Today is the second birthday of SEPA Credit Transfers (SCTs), which launched on January 28th 2008 and has now achieved a 5.3% volume of total European credit transfer … I had completely forgotten about this major milestone until Jonathan Williams, of Experian Payments, sent me this note:
in the last year, we have reached several payments milestones, including the launch of SEPA Direct Debit (SDD), and the transposition of the Payment Services Directive (PSD) into national law in most of the EU. So the time is right to reflect on SEPA migration to date and the challenges the banking industry still has to overcome.

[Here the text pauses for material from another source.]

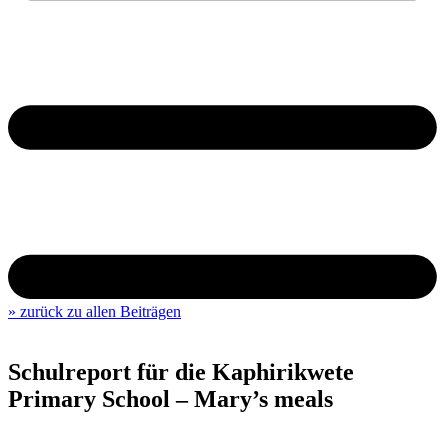
» zurück zu allen Beiträgen
Schulreport für die Kaphirikwete
Primary School – Mary’s meals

While both SEPA Credit Transfers and SEPA Direct Debits are now available, implementation and adoption has not necessarily followed. In fact, most banks, for example, still do not comply with SEPA Direct Debit regulations and the latest figures from the European Commission show that only around 2,600 of Europe's 8,000 banks were ready for the launch of SEPA's Direct Debit scheme on 2nd November 2009. However, there are six key steps that corporates can take in order to harness the benefits of SEPA whilst maintaining current levels of efficiency and avoiding costly bank charges.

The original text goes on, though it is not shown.